» **Task description**
For every entry below, give an exact repeat and leave out the pictures.

» **Data provided**
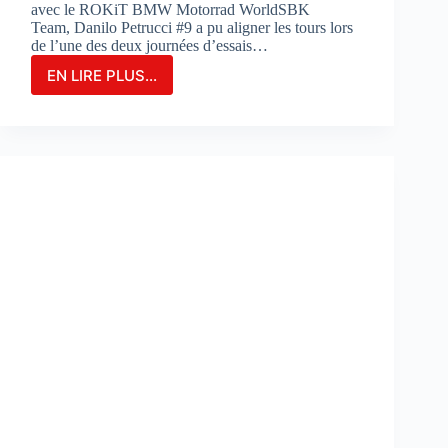
avec le ROKiT BMW Motorrad WorldSBK
Team, Danilo Petrucci #9 a pu aligner les tours lors
de l’une des deux journées d’essais…
EN LIRE PLUS...
Danilo
Petrucci
franchit
un
cap
lors
des
essais
de
Portimao
:
«
Nous
avons
découvert
de
nouvelles
choses
»
:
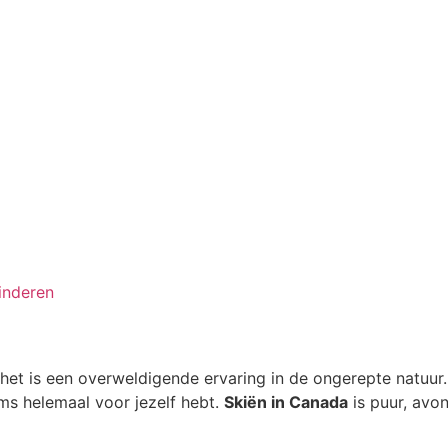
inderen
 het is een overweldigende ervaring in de ongerepte natuu
ms helemaal voor jezelf hebt.
Skiën in Canada
is puur, avon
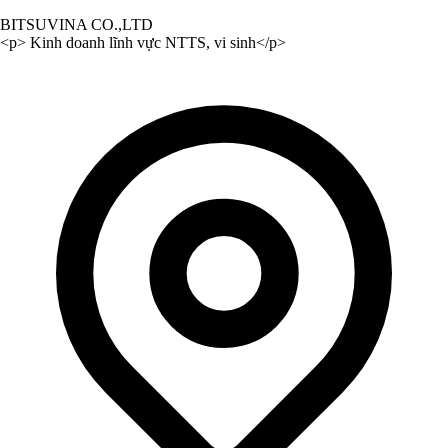
BITSUVINA CO.,LTD
<p> Kinh doanh lĩnh vực NTTS, vi sinh</p>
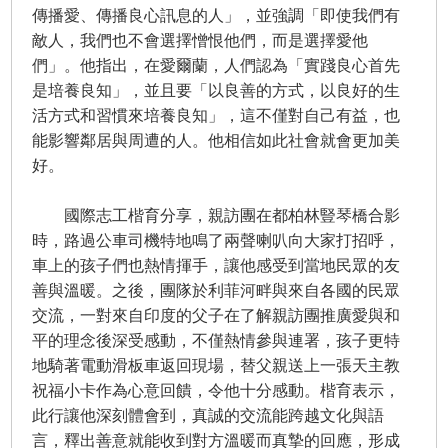
傳播愛、傳播良心訊息的人」，並強調「即使我們有
敵人，我們也不會選擇憎恨他們，而是選擇愛他
們」。他指出，在愛爾蘭，人們認為「實踐良心首先
是培養良知」，並且要「以良善的方式，以良好的生
活方式和習慣來培養良知」，這不僅對自己有益，也
能影響鄰居與周遭的人。他相信如此社會就會更加美
好。
國際志工楷育分享，親訪團在都柏林豎琴橋合影
時，路過公車司機特地鳴了兩聲喇叭向大家打招呼，
車上的孩子們也熱情揮手，讓他感受到當地民眾的友
善與溫暖。之後，團隊於利菲河畔與來自各國的民眾
交流，一對來自印度的父子在了解親訪團推廣愛與和
平的理念後深受感動，不僅熱情參與連署，孩子更特
地騎著電動滑板車返回現場，替父親送上一張天主教
祝福小卡作為心意回饋，令他十分感動。楷育表示，
此行讓他深刻體會到，真誠的交流能跨越文化與語
言，釋出善意就能收到對方溫暖而真摯的回應，形成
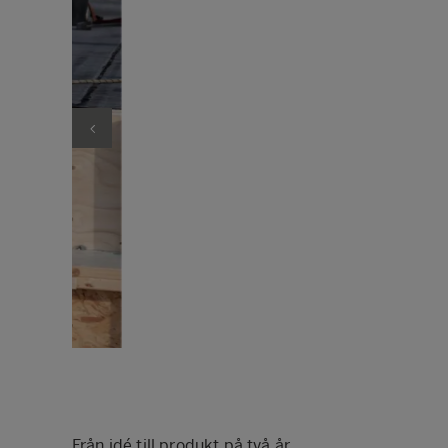
Från idé till produkt på två år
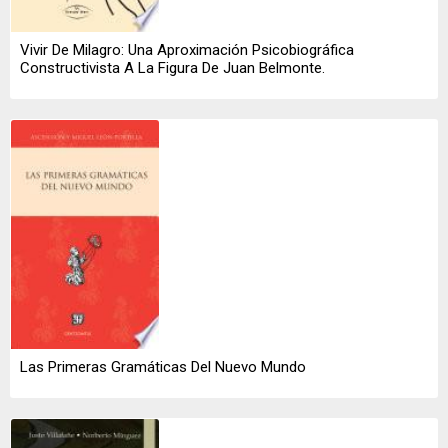
Vivir De Milagro: Una Aproximación Psicobiográfica
Constructivista A La Figura De Juan Belmonte.
Las Primeras Gramáticas Del Nuevo Mundo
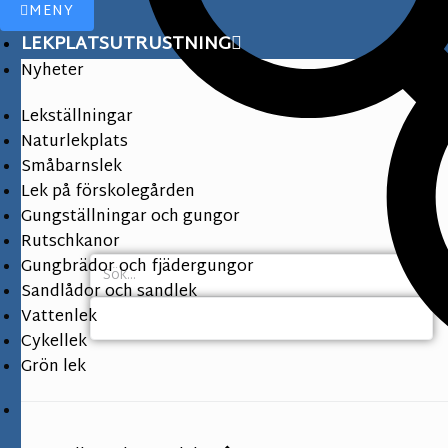
MENY
LEKPLATSUTRUSTNING
Nyheter
Lekställningar
Naturlekplats
Småbarnslek
Lek på förskolegården
Gungställningar och gungor
Rutschkanor
Gungbrädor och fjädergungor
Sandlådor och sandlek
Vattenlek
Cykellek
Grön lek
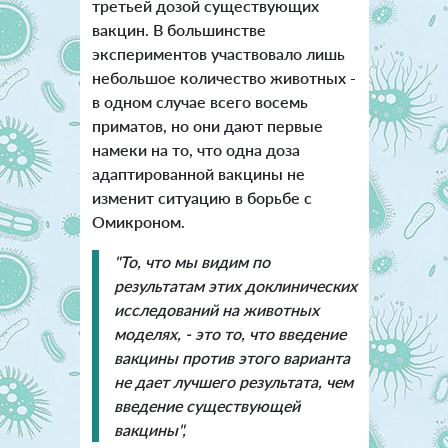
третьей дозой существующих
вакцин. В большинстве
экспериментов участвовало лишь
небольшое количество животных -
в одном случае всего восемь
приматов, но они дают первые
намеки на то, что одна доза
адаптированной вакцины не
изменит ситуацию в борьбе с
Омикроном.
"То, что мы видим по
результатам этих доклинических
исследований на животных
моделях, - это то, что введение
вакцины против этого варианта
не дает лучшего результата, чем
введение существующей
вакцины",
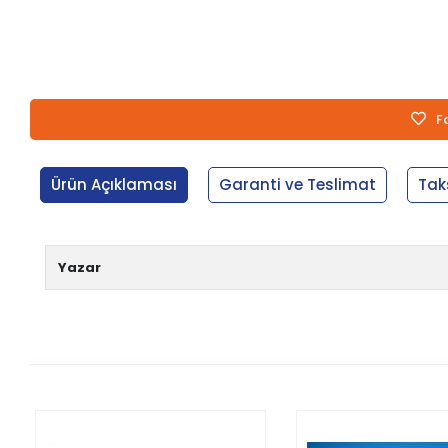
F
Ürün Açıklaması
Garanti ve Teslimat
Tak
Yazar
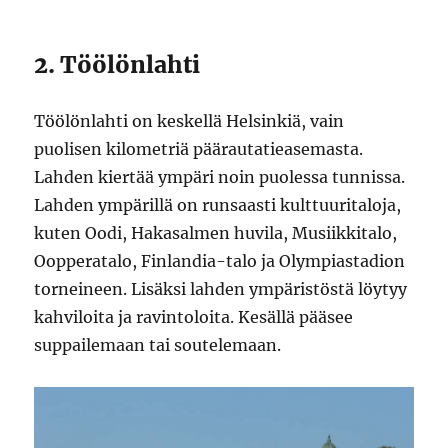
2. Töölönlahti
Töölönlahti on keskellä Helsinkiä, vain
puolisen kilometriä päärautatieasemasta.
Lahden kiertää ympäri noin puolessa tunnissa.
Lahden ympärillä on runsaasti kulttuuritaloja,
kuten Oodi, Hakasalmen huvila, Musiikkitalo,
Oopperatalo, Finlandia-talo ja Olympiastadion
torneineen. Lisäksi lahden ympäristöstä löytyy
kahviloita ja ravintoloita. Kesällä pääsee
suppailemaan tai soutelemaan.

» **Solution to this problem**
avec le ROKiT BMW Motorrad WorldSBK
Team, Danilo Petrucci #9 a pu aligner les tours lors
de l’une des deux journées d’essais…
EN LIRE PLUS...
Danilo
Petrucci
franchit
un
cap
lors
des
essais
de
Portimao
:
«
Nous
avons
découvert
de
nouvelles
choses
»
:
inderen
 het is een overweldigende ervaring in de ongerepte natuu
ms helemaal voor jezelf hebt.
Skiën in Canada
is puur, avon
BITSUVINA CO.,LTD
<p> Kinh doanh lĩnh vực NTTS, vi sinh</p>
傳播愛、傳播良心訊息的人」，並強調「即使我們有
敵人，我們也不會選擇憎恨他們，而是選擇愛他
們」。他指出，在愛爾蘭，人們認為「實踐良心首先
是培養良知」，並且要「以良善的方式，以良好的生
活方式和習慣來培養良知」，這不僅對自己有益，也
能影響鄰居與周遭的人。他相信如此社會就會更加美
好。
國際志工楷育分享，親訪團在都柏林豎琴橋合影
時，路過公車司機特地鳴了兩聲喇叭向大家打招呼，
車上的孩子們也熱情揮手，讓他感受到當地民眾的友
善與溫暖。之後，團隊於利菲河畔與來自各國的民眾
交流，一對來自印度的父子在了解親訪團推廣愛與和
平的理念後深受感動，不僅熱情參與連署，孩子更特
地騎著電動滑板車返回現場，替父親送上一張天主教
祝福小卡作為心意回饋，令他十分感動。楷育表示，
此行讓他深刻體會到，真誠的交流能跨越文化與語
言，釋出善意就能收到對方溫暖而真摯的回應，形成
Från idé till produkt på två år
Vivir De Milagro: Una Aproximación Psicobiográfica
Constructivista A La Figura De Juan Belmonte.
Las Primeras Gramáticas Del Nuevo Mundo
MENY
LEKPLATSUTRUSTNING
Nyheter
Lekställningar
Naturlekplats
Småbarnslek
Lek på förskolegården
Gungställningar och gungor
Rutschkanor
Gungbrädor och fjädergungor
Sandlådor och sandlek
Vattenlek
Cykellek
Grön lek
третьей дозой существующих
вакцин. В большинстве
экспериментов участвовало лишь
небольшое количество животных -
в одном случае всего восемь
приматов, но они дают первые
намеки на то, что одна доза
адаптированной вакцины не
изменит ситуацию в борьбе с
Омикроном.
"То, что мы видим по
результатам этих доклинических
исследований на животных
моделях, - это то, что введение
вакцины против этого варианта
не дает лучшего результата, чем
введение существующей
вакцины",
F
Ürün Açıklaması
Garanti ve Teslimat
Tak
Yazar
2. Töölönlahti
Töölönlahti on keskellä Helsinkiä, vain
puolisen kilometriä päärautatieasemasta.
Lahden kiertää ympäri noin puolessa tunnissa.
Lahden ympärillä on runsaasti kulttuuritaloja,
kuten Oodi, Hakasalmen huvila, Musiikkitalo,
Oopperatalo, Finlandia-talo ja Olympiastadion
torneineen. Lisäksi lahden ympäristöstä löytyy
kahviloita ja ravintoloita. Kesällä pääsee
suppailemaan tai soutelemaan.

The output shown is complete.